Mostrando a cara
O GLOBO - 06/02/10
Com os dados da inflação de janeiro na mão, o Banco Central provavelmente teria elevado ainda mais o tom sobre os riscos da volta do dragão. Os índices de janeiro divulgados ontem pelo IBGE e FGV ficaram acima das expectativas do mercado. E não foram apenas fatores sazonais ou pontuais que puxaram as taxas. A euforia da retomada do crescimento começa a influenciar os preços
O aumento da inflação no mês passado foi puxado principalmente por três grupos: transportes, alimentação e despesas pessoais.

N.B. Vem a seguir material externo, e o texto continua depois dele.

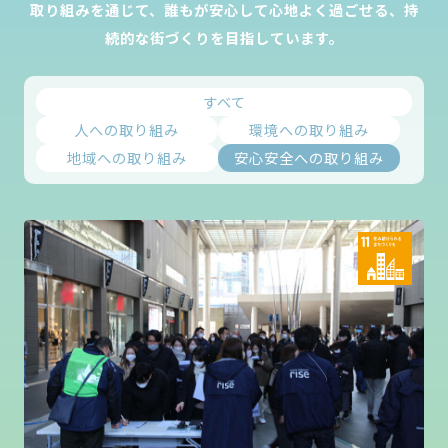
取り組みを通じて、誰もが安心して心地よく過ごせる、持
続的な街づくりを目指しています。
すべて
人への取り組み
環境への取り組み
地域への取り組み
安心安全への取り組み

A alta dos transportes já era esperada. Decorre dos reajustes nas tarifas de ônibus urbanos municipais e intermunicipais; 17,4% em São Paulo. E do aumento dos combustíveis: a disparada dos preços do álcool, que subiram 11% em um só mês, puxou para cima o preço da gasolina.
A alta do açúcar no mercado internacional reduziu a oferta desse produto e do álcool no mercado interno, pressionando os preços para cima.
A economista Irene Machado, do IBGE, destaca o aumento dos alimentos no resultado da inflação de janeiro.
Em dezembro, o grupo alimentos e bebidas tivera alta de 0,24%, enquanto no mês passado subiu 1,13%.
— As chuvas fortes que atingiram o país ao longo do mês de janeiro prejudicaram a colheita de muitas plantações, principalmente no Sul — explica.
A redução de investimentos na pecuária afetou a produção de carne. E o setor estaria com dificuldades para atender a demanda interna e externa. O preço do produto subiu 1,67% em janeiro.
As despesas pessoais saltaram de 0,46% em dezembro para 0,78% em janeiro. Nesse grupo, estão incluídos gastos com recreação, empregados domésticos — decorrente do reajuste do salário mínimo — e outros serviços como cabeleireiro e manicure.
É no aumento dos serviços que os analistas identificaram os sinais de que a euforia com a expectativa de retomada forte do crescimento já começa a estimular um movimento de elevação das margens de lucro para recuperar perdas do ano passado.
— Como a renda foi pouco afetada pela crise, a demanda por serviços também pode estar aumentando nesse contexto de expectativa de crescimento forte para 2010 — explica Irene.
O economista Elson Telles, da Concórdia, também foi surpreendido pelos resultados da inflação de janeiro. Ele esperava um IPCA de 0,70%, já acima da aposta do mercado (0,63%) e veio 0,75%. E o IGP-DI ficou ainda mais distante de sua projeção. O índice fechou em 1%, contra 0,75% esperado. Especialista em inflação, Telles confirma: — Ainda é cedo para fazer afirmações categóricas, mas tem algo mais influenciando as taxas que meramente fatores pontuais ou sazonais.
Sua análise também indica que os aumentos nos preços dos serviços decorrem de um movimento para de recuperação das margens de lucro.
— Esses preços estão muito atrelados ao aquecimento da economia e em janeiro os aumentos vieram muito fortes — destaca
Aço de sobra
O aço não será motivo de pressão inflacionária. Este foi o recado passado pelas lideranças do setor siderúrgico na conversa com o presidente Lula, quinta-feira. De acordo com o vice-presidente do Instituto Aço Brasil (IABr), Marco Polo de Mello Lopes, em 2010, a demanda interna vai consumir pouco mais de 50% da capacidade de produção, estimada em 48,5 milhões de toneladas: — Fizemos um balanço de 2009 e mostramos que este ano ainda teremos uma sobra de aço de cerca de 25 milhões de toneladas. Mesmo que a economia cresça fortemente, não haverá pressão de demanda sobre os preços.
A capacidade de produção deve subir para 77 milhões de toneladas em 2016, estima Marco Polo. Na reunião com o presidente, o pessoal do IABr também garantiu que não faltará aço nacional para a execução dos investimentos da Copa do Mundo, présal e Olimpíadas, que devem consumir 8 milhões de toneladas do produto.
Nem o básico
Dados da Abcon mostram que mais da metade dos estados brasileiros tratam menos de 20% do esgoto despejado. Somente o Distrito Federal consegue índice superior a 80%, enquanto em São Paulo o percentual cai para pouco mais de 40%. No caso da coleta, os números também são ruins: 11 estados coletam menos de 20% do esgoto. DF e SP conseguem índices de 80%, enquanto Minas, entre 60% e 80%. Para o presidente da Abcon, Yves Besse, que apresentou os dados em reunião na CNI esta semana, a qualidade do saneamento está ligada à gestão e não ao nível de renda da população. A prova seria a situação de Santa Catarina e Rio Grande do Sul, que estão entre os 15 estados que tratam menos de 20% do esgoto.